**** EXTRACTED MATERIAL ****

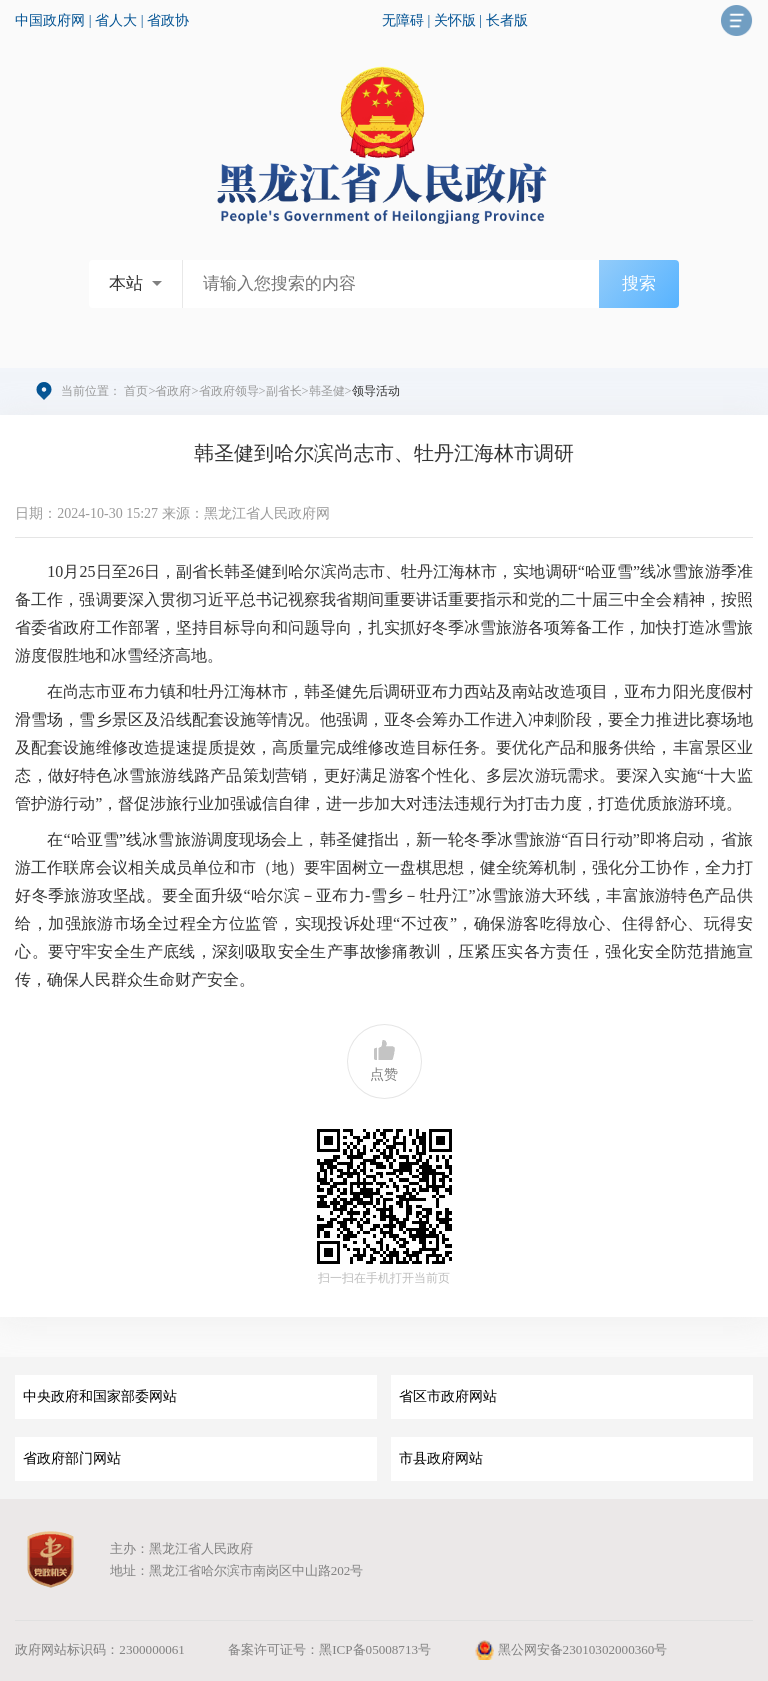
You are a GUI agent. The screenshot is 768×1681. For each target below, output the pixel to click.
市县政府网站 (441, 1458)
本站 (126, 283)
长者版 (507, 20)
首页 (136, 391)
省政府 (173, 391)
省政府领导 (229, 391)
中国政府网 (50, 20)
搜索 (639, 283)
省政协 (168, 20)
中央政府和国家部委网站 (100, 1396)
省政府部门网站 (72, 1458)
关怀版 (455, 20)
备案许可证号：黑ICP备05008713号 (329, 1649)
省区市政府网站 (448, 1396)
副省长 (284, 391)
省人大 (116, 20)
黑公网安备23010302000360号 (570, 1649)
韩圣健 (327, 391)
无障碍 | (408, 20)
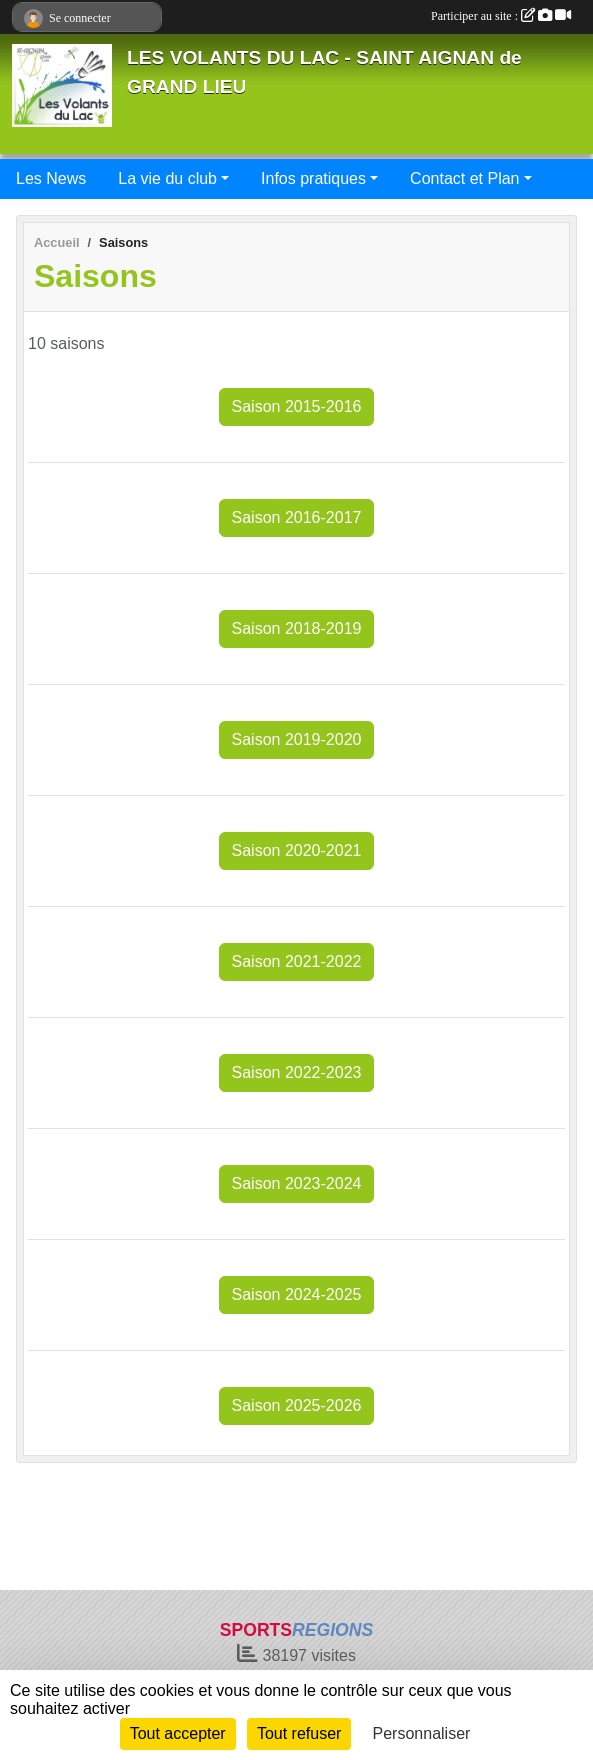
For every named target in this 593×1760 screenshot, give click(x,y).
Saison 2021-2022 (297, 961)
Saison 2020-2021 (297, 850)
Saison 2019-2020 (297, 739)
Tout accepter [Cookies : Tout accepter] (178, 1733)
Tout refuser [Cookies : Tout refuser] (299, 1733)
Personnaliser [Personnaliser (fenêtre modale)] (422, 1733)
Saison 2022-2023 (297, 1072)
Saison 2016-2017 (297, 517)
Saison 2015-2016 (297, 406)
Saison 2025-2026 (297, 1405)
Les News (51, 178)
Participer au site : (501, 16)
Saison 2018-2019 (297, 628)
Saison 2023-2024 (297, 1183)
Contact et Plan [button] (464, 178)
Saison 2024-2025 (297, 1294)
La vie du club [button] (167, 178)
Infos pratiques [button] (313, 178)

****

→ WORK TO BE COMPLETED: Beginning with the first line of the records above, extract each line exactly through the line that holds "副省长 (284, 391)", both ends included. Omit pictures.

→ REPLY:
You are a GUI agent. The screenshot is 768×1681. For each target below, output the pixel to click.
市县政府网站 (441, 1458)
本站 (126, 283)
长者版 (507, 20)
首页 (136, 391)
省政府 (173, 391)
省政府领导 (229, 391)
中国政府网 (50, 20)
搜索 (639, 283)
省政协 (168, 20)
中央政府和国家部委网站 (100, 1396)
省政府部门网站 (72, 1458)
关怀版 (455, 20)
备案许可证号：黑ICP备05008713号 (329, 1649)
省区市政府网站 (448, 1396)
副省长 (284, 391)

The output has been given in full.